┌──

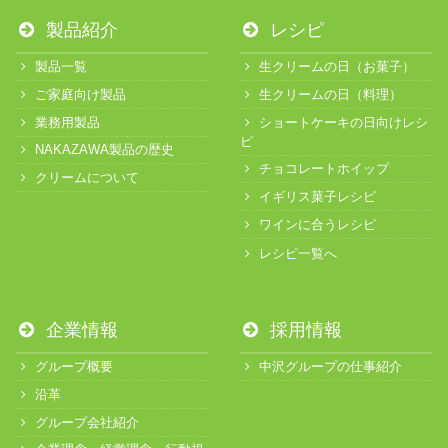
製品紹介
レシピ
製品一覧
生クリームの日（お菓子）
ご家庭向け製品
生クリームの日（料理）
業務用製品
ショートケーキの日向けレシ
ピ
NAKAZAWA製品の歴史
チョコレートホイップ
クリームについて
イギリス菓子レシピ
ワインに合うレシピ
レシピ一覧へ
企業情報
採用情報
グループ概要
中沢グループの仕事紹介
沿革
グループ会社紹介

└──
┌──

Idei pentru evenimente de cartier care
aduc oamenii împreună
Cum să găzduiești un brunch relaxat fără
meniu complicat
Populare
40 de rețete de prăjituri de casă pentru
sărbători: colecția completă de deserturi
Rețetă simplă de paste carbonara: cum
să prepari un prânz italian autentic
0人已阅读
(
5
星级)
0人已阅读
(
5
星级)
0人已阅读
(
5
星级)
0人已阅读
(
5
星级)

└──

EXERCISE
Give only the number of lines in the records that contain the string "pentru".

RESULT BELOW
2